Sehingga  jelaslah bahwa solusi yang ditawarkan oleh pemerintah adalah pengulangan solusi sebelumnya yang tidak berhasil mengeluarkan Mesir dari terowongan gelap yang dimasukinya, yaitu, meneruskan kebijakan pinjaman dari Dana Moneter Internasional (IMF) dan Bank Dunia yang membawa Mesir ke dalam siklus akumulasi utang dan bunga berganda sejak tahun 1970-an. Utang-utang ini selalu dikaitkan dengan ketentuan-ketentuan yang keras dari dua lembaga kolonial internasional ini, yang membuat ekonomi Mesir tergadaikan pada keinginan dan ambisi negara-negara kolonial. Ketentuan-ketentuan itu tidak membuat negeri manapun mengarah pada kebangkitan ekonomi yang nyata, melainkan mengarah pada peningkatan pajak, penghapusan subsidi pada komoditas dasar, dan tingginya harga.
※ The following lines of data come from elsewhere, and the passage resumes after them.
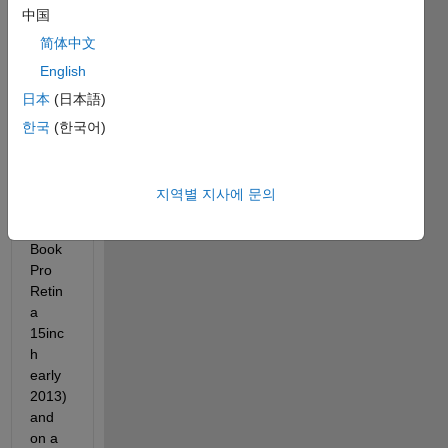
中国
GUIs 
that I 
简体中文
would 
English
like to 
日本
(日本語)
be 
usabl
한국
(한국어)
e on 
both 
my 
지역별 지사에 문의
Mac 
(Mac
Book 
Pro 
Retin
a 
15inc
h 
early 
2013) 
and 
on a 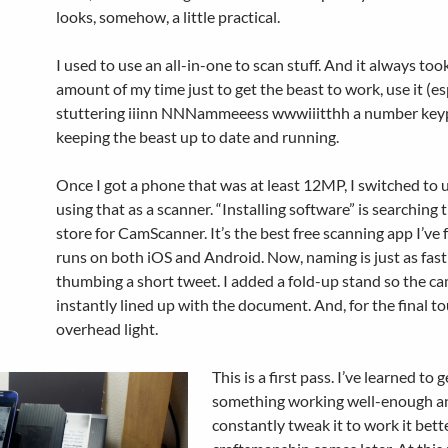
looks, somehow, a little practical.
I used to use an all-in-one to scan stuff. And it always to
amount of my time just to get the beast to work, use it (es
stuttering iiinn NNNammeeess wwwiiitthh a number key
keeping the beast up to date and running.
Once I got a phone that was at least 12MP, I switched to 
using that as a scanner. “Installing software” is searching 
store for CamScanner. It’s the best free scanning app I’ve 
runs on both iOS and Android. Now, naming is just as fast
thumbing a short tweet. I added a fold-up stand so the ca
instantly lined up with the document. And, for the final to
overhead light.
This is a first pass. I’ve learned to g
something working well-enough a
constantly tweak it to work it bett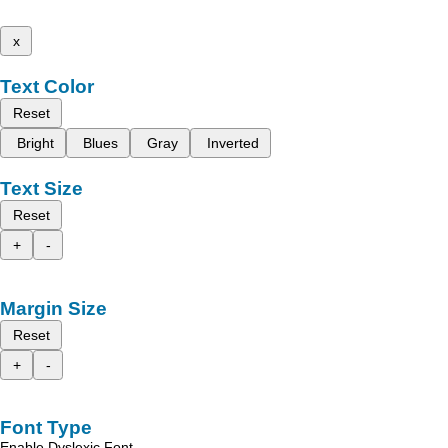
x
Text Color
Reset
Bright
Blues
Gray
Inverted
Text Size
Reset
+
-
Margin Size
Reset
+
-
Font Type
Enable Dyslexic Font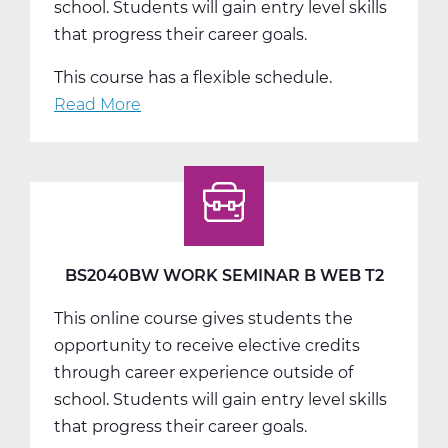
school. Students will gain entry level skills
that progress their career goals.
This course has a flexible schedule.
Read More
about
BS2040CW
Work
Seminar
C
Web
T3
BS2040BW WORK SEMINAR B WEB T2
This online course gives students the
opportunity to receive elective credits
through career experience outside of
school. Students will gain entry level skills
that progress their career goals.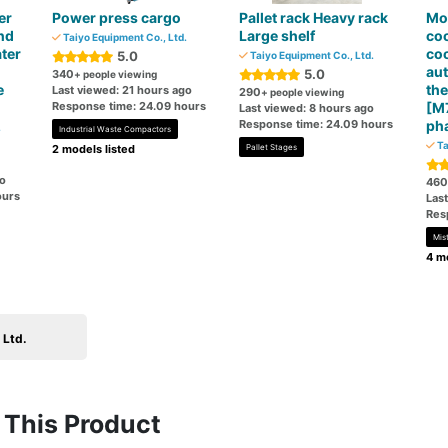
er
Power press cargo
Pallet rack Heavy rack
Mob
nd
Large shelf
coo
Taiyo Equipment Co., Ltd.
ter
coo
5.0
Taiyo Equipment Co., Ltd.
aut
5.0
340
+ people viewing
e
the
Last viewed: 21 hours ago
290
+ people viewing
Response time: 24.09 hours
[M
Last viewed: 8 hours ago
Response time: 24.09 hours
ph
.
Industrial Waste Compactors
Ta
2 models listed
Pallet Stages
go
460
ours
Las
Res
Mis
4 mo
 Ltd.
This Product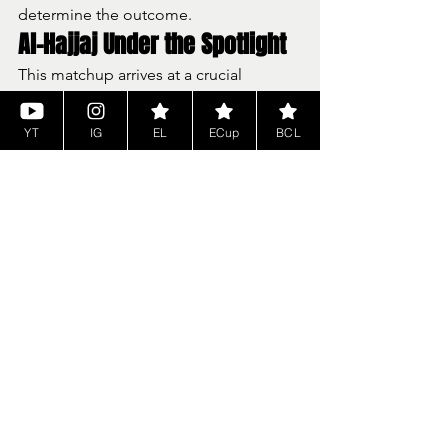
determine the outcome.
Al-Hajjaj Under the Spotlight
This matchup arrives at a crucial 
moment for Najim Al-Hajjaj.
Fighting for 
Cyber EuroLeague 
YT
IG
EL
ECup
BCL
recognition
Representing potential 
Dubai 
inclusion next season
Preparing for a 
do-or-die EuroCup 
Playoff series vs Turk Telekom 
(Luka Lovrencic)
The stakes extend far beyond a single 
game.
What to Expect: Narrative 
Meets Pressure
The 
CEL Cup Panathinaikos vs Manresa
clash brings together: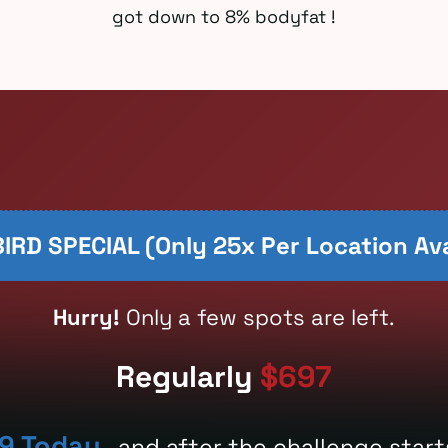
got down to 8% bodyfat !
IRD SPECIAL (only 25x Per Location Ava
Hurry!
Only a few spots are left.
Regularly
$697
9 Today
, and after the challenge start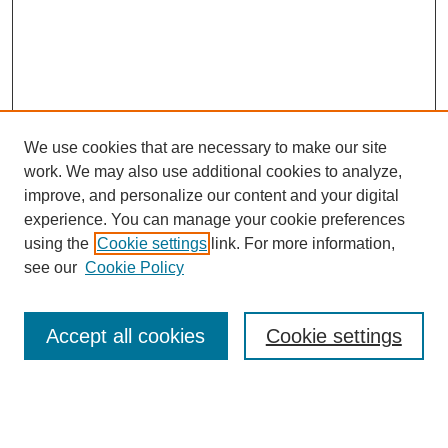
We use cookies that are necessary to make our site
work. We may also use additional cookies to analyze,
improve, and personalize our content and your digital
experience. You can manage your cookie preferences
using the
Cookie settings
link. For more information,
see our
Cookie Policy
Search
Accept all cookies
Cookie settings
Enter search terms:
Select context to search: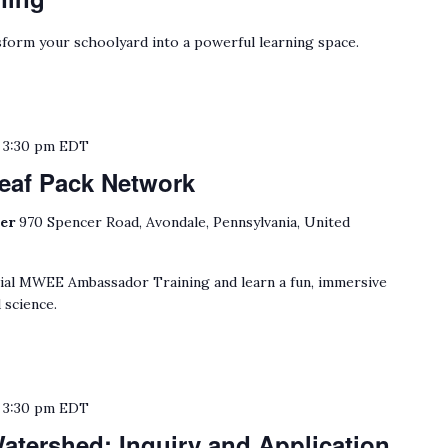
form your schoolyard into a powerful learning space.
o
3:30 pm
EDT
eaf Pack Network
ter
970 Spencer Road, Avondale, Pennsylvania, United
cial MWEE Ambassador Training and learn a fun, immersive
 science.
o
3:30 pm
EDT
tershed: Inquiry and Application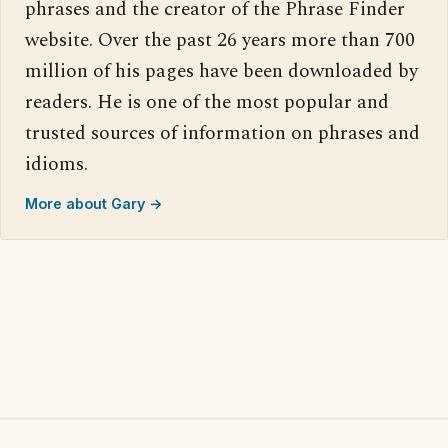
phrases and the creator of the Phrase Finder
website. Over the past 26 years more than 700
million of his pages have been downloaded by
readers. He is one of the most popular and
trusted sources of information on phrases and
idioms.
More about Gary →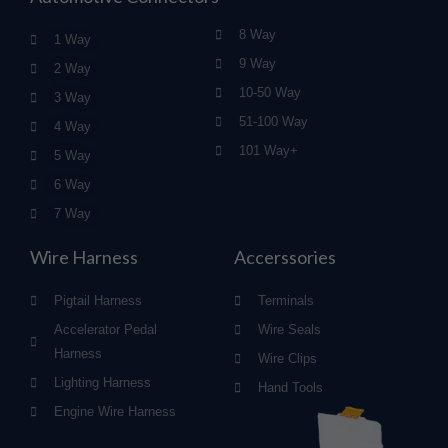
8 Way
1 Way
9 Way
2 Way
10-50 Way
3 Way
51-100 Way
4 Way
101 Way+
5 Way
6 Way
7 Way
Wire Harness
Accerssories
Pigtail Harness
Terminals
Accelerator Pedal
Wire Seals
Harness
Wire Clips
Lighting Harness
Hand Tools
Engine Wire Harness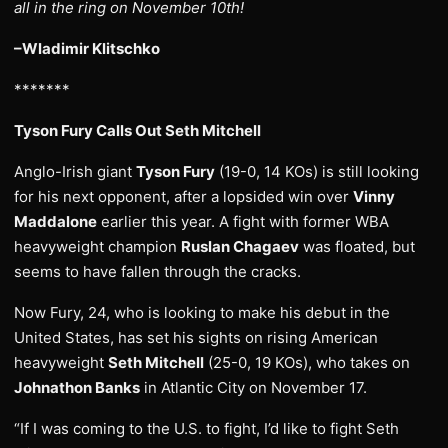
all in the ring on November 10th!
–Wladimir Klitschko
*******
Tyson Fury Calls Out Seth Mitchell
Anglo-Irish giant
Tyson Fury
(19-0, 14 KOs) is still looking
for his next opponent, after a lopsided win over
Vinny
Maddalone
earlier this year. A fight with former WBA
heavyweight champion
Ruslan Chagaev
was floated, but
seems to have fallen through the cracks.
Now Fury, 24, who is looking to make his debut in the
United States, has set his sights on rising American
heavyweight
Seth Mitchell
(25-0, 19 KOs), who takes on
Johnathon Banks
in Atlantic City on November 17.
“If I was coming to the U.S. to fight, I’d like to fight Seth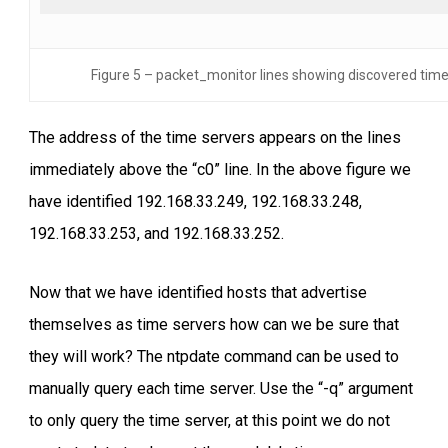
Figure 5 – packet_monitor lines showing discovered time
The address of the time servers appears on the lines
immediately above the “c0” line. In the above figure we
have identified 192.168.33.249, 192.168.33.248,
192.168.33.253, and 192.168.33.252.
Now that we have identified hosts that advertise
themselves as time servers how can we be sure that
they will work? The ntpdate command can be used to
manually query each time server. Use the “-q” argument
to only query the time server, at this point we do not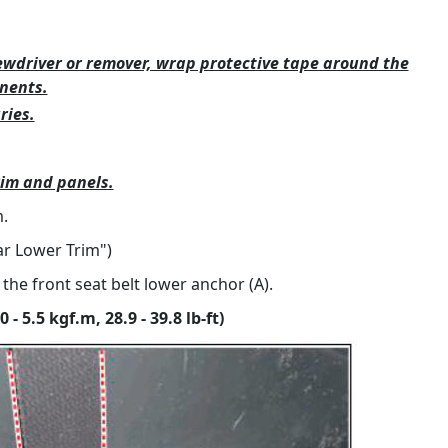
ewdriver or remover, wrap protective tape around the
nents.
ries.
rim and panels.
.
lar Lower Trim")
he front seat belt lower anchor (A).
- 5.5 kgf.m, 28.9 - 39.8 lb-ft)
Semua inilah yang mereka sebut dalam kamus mereka dengan “rasionalisasi pengeluaran”, sehingga orang miskin menjadi semakin miskin! Inilah solusi yang mereka tawarkan untuk keluar dari krisis.

Semua solusi ini diambil dari sistem kapitalis Barat, yang merupakan inti dari semua momok dan malapetaka. Tidakkah sistem ini dengan mekanisme, hukum, dan pornografi keuangannya mengarah pada upaya untuk membiarkan kebebasan kreasi kapitalis dan spekulan jahat, untuk memonopoli lebih banyak uang dan memperbesar kekayaan mereka dengan mengorbankan rakyat jelata? Bukankah sistem ini di negara-negara pusat kapitalis—seperti Amerika Serikat dan Eropa—mengarah pada krisis ekonomi yang lebih parah?! Lihatlah Amerika, yang konon memiliki ekonomi terbesar di dunia, telah jatuh ke dalam krisis ekonomi yang menghancurkan sebagai akibat dari mekanisme sistem ekonomi kapitalisnya, dan akan disusul oleh semua negara di dunia untuk menjadi mangsa krisis ini juga.

Sementara alasan kegagalan semua solusi dan rencana ini dalam menghidupkan kembali ekonomi dan mengatasi krisis adalah bahwa ia diambil dari sistem yang sama yang menciptakan dan menyebabkan krisis tersebut, yaitu sistem kapitalis. Jadi, mereka itu lepas dari mulut harimau, masuk kedalam mulut buaya. Bahkan mereka para pemikir Barat sendiri dan pakar kapitalis mereka mempertanyakan kemanjuran solusi yang ditawarkannya. Mereka mengatakan bahwa jika solusi ini berhasil, maka itu hanya akan berkontribusi untuk menunda keruntuhannya saja. Sementara jika untuk memecahkan masalah secara radikal, maka inilah yang tidak akan pernah berhasil dilakukan.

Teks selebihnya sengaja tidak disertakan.